====== WORKING DATA

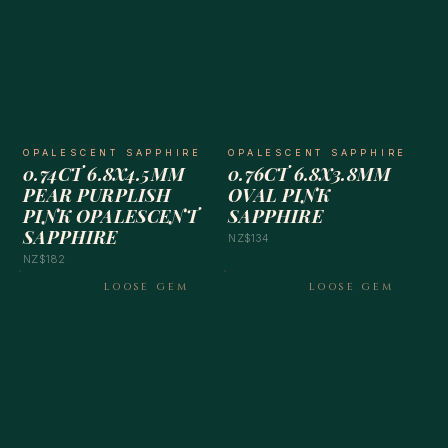
OPALESCENT SAPPHIRE
OPALESCENT SAPPHIRE
0.74CT 6.8X4.5MM
0.76CT 6.8X3.8MM
PEAR PURPLISH
OVAL PINK
PINK OPALESCENT
SAPPHIRE
SAPPHIRE
NZ$134
NZ$182
LOOSE GEM
LOOSE GEM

============

* [EXERCISE REQUIREMENTS]:
Each line from the one containing "PEAR PURPLISH" to the last line above must be returned exactly, and no line outside that range.

* [OUTPUT FOR THIS EXERCISE]:
PEAR PURPLISH
OVAL PINK
PINK OPALESCENT
SAPPHIRE
SAPPHIRE
NZ$134
NZ$182
LOOSE GEM
LOOSE GEM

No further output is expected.